→ Problem to work on
Set down the lines below, exactly, starting at the one that contains "qualification testing" and stopping at the last line, inclusive. Omit pictures.

Data items:
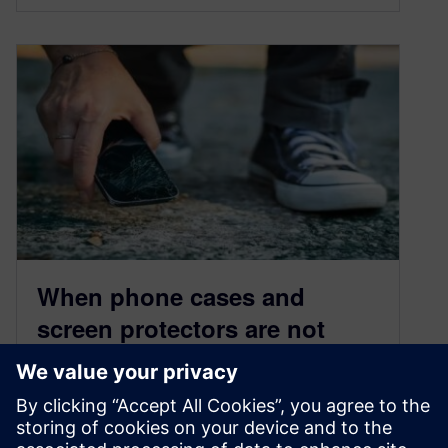
When phone cases and
screen protectors are not
enough, count on vibration
qualification testing
March 8, 2023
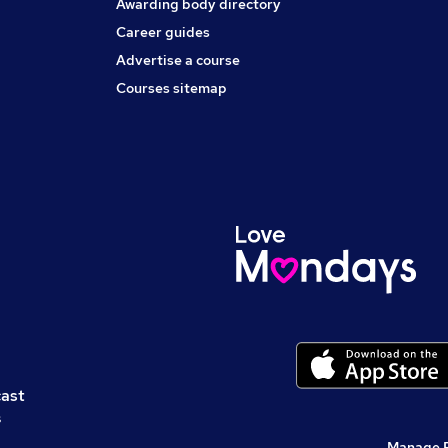
Awarding body directory
Career guides
Advertise a course
Courses sitemap
cast
s
Manage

→ Exercise solution
qualification testing
March 8, 2023
Awarding body directory
Career guides
Advertise a course
Courses sitemap
cast
s
Manage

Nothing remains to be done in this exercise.